The Brethren of Purity were a secret group of Islamic philosophers based in Basra, Iraq sometime during the eighth or tenth centuries. So secretive were they that very little is known about them, but some of their writing survives, including a letter known as The Case of the Animals Versus Man Before the King of the Jinn. This is part of an Oxford University Press series of translations and commentaries. The translation I’m quoting here is by Lenn E. Goodman and Richard McGregor.
In this epistle, animals, birds and insects (interesting inclusion for the time) put humanity on trial in the court of the King of the Jinn for “cruelty, ecological heedlessness and greed”*. In their defence, the counsel for the defence quote the Qur’an, in which the Prophet tells his followers that animals are there for them to use.

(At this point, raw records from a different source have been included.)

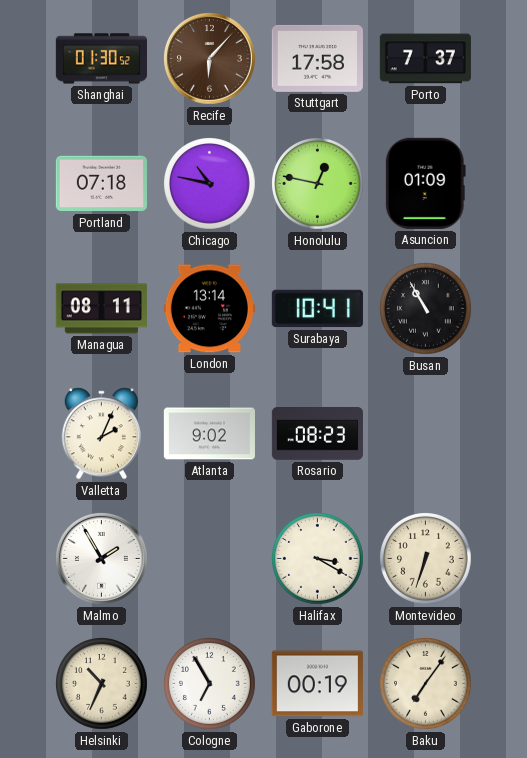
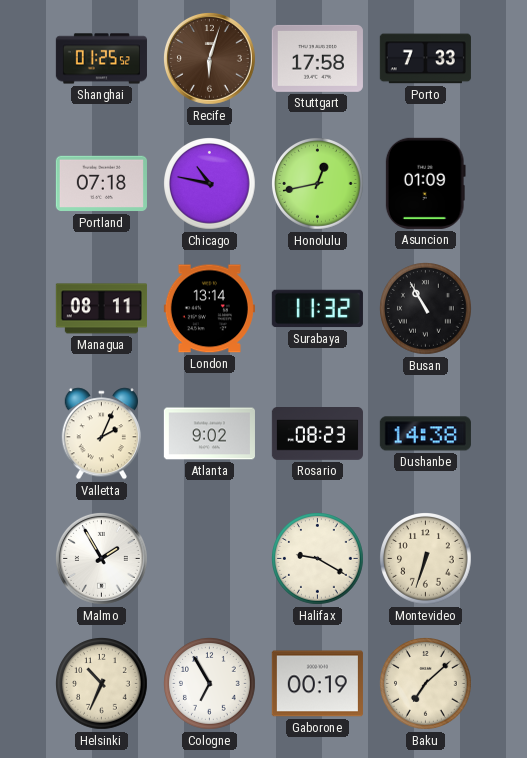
Shanghai: 01:30 -> 01:25
Recife: 6:07 -> 6:03
Porto: 7:37 -> 7:33
Honolulu: 12:47 -> 12:43
Surabaya: 10:41 -> 11:32
Dushanbe: none -> 14:38
Halifax: 3:20 -> 9:20
Baku: 7:06 -> 7:08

Horses, mules, and donkeys are “for riding and for splendour, and much that you know not” – which is rather intriguing.
There is immediately a response from a mule, who points out that this usage was never intended to result in abuse, adding, “there is nothing in the passages this human cites to support his claim that they are masters and we slaves.” After all, the mule goes on, the Qu’ran also says that “the sun and moon, the wind and clouds” are also subject to man, but they are not exactly chattels or slaves to mankind. Animals, the mule says, should be under man’s protection, not his figurative yoke.

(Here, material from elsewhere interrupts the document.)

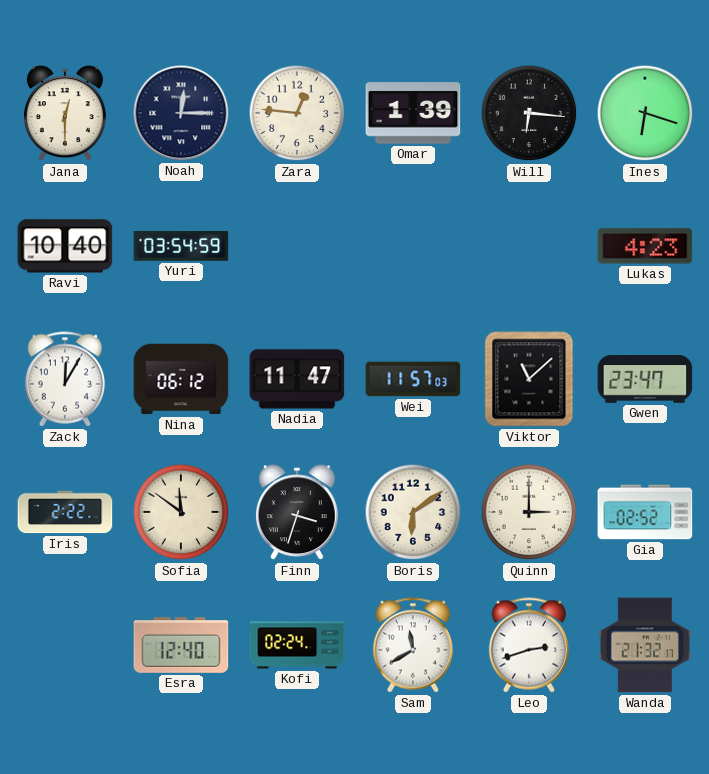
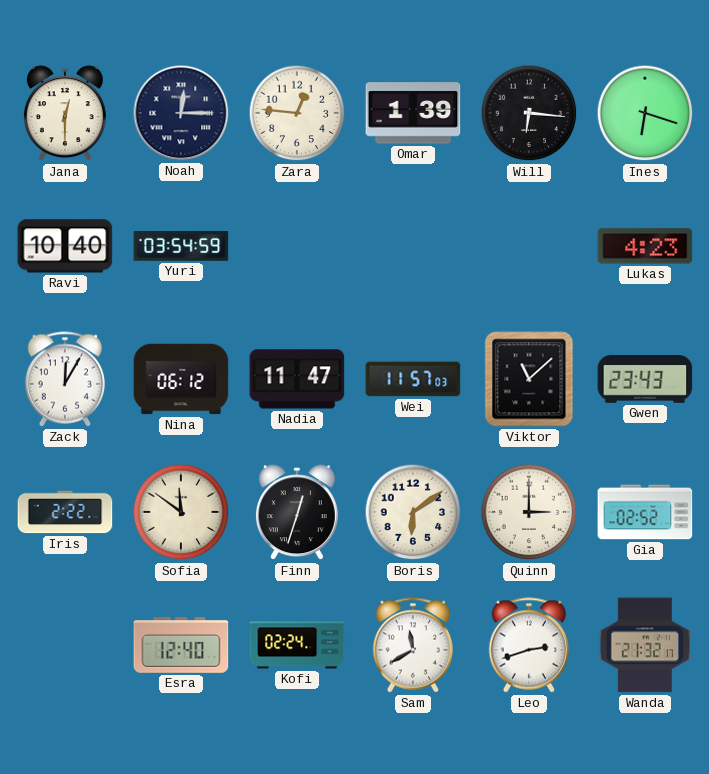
Gwen: 23:47 -> 23:43
Finn: 3:33 -> 12:33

Before Adam, the mule states, animals lived peacably as they pleased, but as soon as man arrived on the scene they found themselves forced into “exhausting toil and drudgery of hauling, ploughing, drawing water, turning mills, and being ridden. They forced us to these tasks with beatings, bludgeonings, and every kind of duress, torture, and chastisement throughout our lives.”

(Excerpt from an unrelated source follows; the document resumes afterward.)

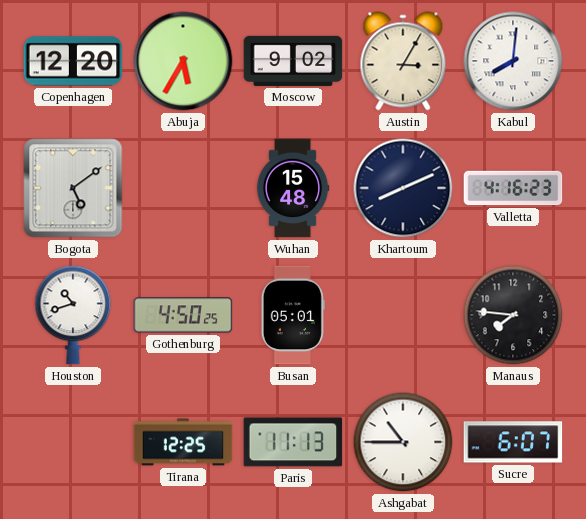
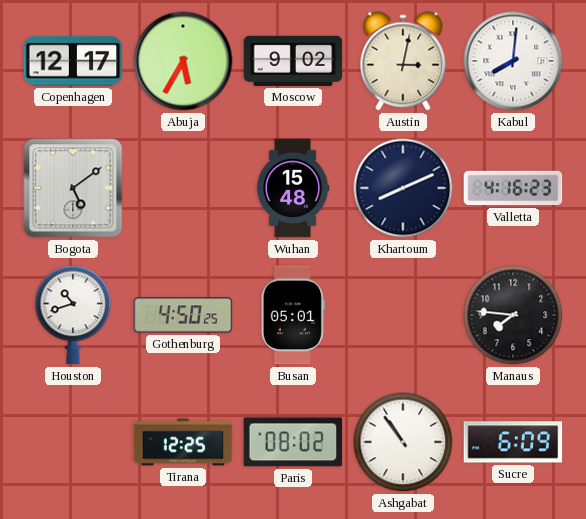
Copenhagen: 12:20 -> 12:17
Austin: 3:05 -> 3:02
Paris: 11:13 -> 08:02
Ashgabat: 10:45 -> 10:54
Sucre: 6:07 -> 6:09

When the defence arrogantly counter that the animals should be able to tell by man’s bearing – upright, bipedal – that humanity is the master and the animal kingdom his subjects. Nonsense, say the animals. Their many forms are just as divinely given: “You should start from the recognition that all animals are the work of the wise Creator, who made them as He did with reason and purpose, to benefit them and protect them
from harm. But this is grasped only by Him and those who are well rooted in knowledge.”
Frankly, the animals tend to come out best as the arguments fly back and forth. If man claims that his mere ownership of animals is proof of his status as master, the mule points out that some men own other men – slaves. This is due to the “mere turns of human fortune” and not something ordained from on high. In any case, man only looks after us because he fears losing his investment, the mules says. Several witness for the prosecution speak out in detail about what they have suffered at the hands of the “Adamites”, including the Horse:
Your Majesty, had you seen us as their prisoners on the field of battle, bits in our mouths, saddles on our backs, plunging unprotected through clouds of dust, hungry and thirsty, swords in our faces, lances to our chests, and arrows in our throats,awash in blood, you would have had pity on us, O King.
The mule is saltier still as he talks about the indignities and brutalities he has experienced.
Your Majesty, if you consider how dense, vulgar, uncouth, and foul-mouthed humans are, you’ll be amazed at how little they discern their own odious ways, vicious traits, depraved characters, and vile actions, their manifold barbarities, corrupt notions, and conflicting dogmas.
Later a rabbit says that he is indignant to be hunted by men on horses – after all, he says, dogs are carnivores and therefore have a reason to pursue his kind, but horses do not. The horse, he says, should not participate in the chase.
The next day, a better orator stands up in defence of mankind, citing its piety and the heavenly promises of the afterlife, but the animals counter with hell and other punishments, claiming that this balance sets creatures equal with man. Mankind draws ahead again by speaking of holymen and saints, and the animals must concede that they, too, seek to learn from these people.
Finally, the very finest and most highly educated counsel for the prosecution is introduced, a man “Persian by breeding, Arabian by faith, a ḥanif by confession, Iraqi in culture, Hebrew in lore, Christian in manner, Damascene in devotion, Greek in science, Indian in discernment, Sufi in intimations, regal in character, masterful in thought, and divine in awareness.” And then the text abruptly ends.
* Quotation from Robert Irwin’s wonderful, wonderful, Camel, which taught me so much about the bodies of camels and Arabic poetry. and made me laugh too.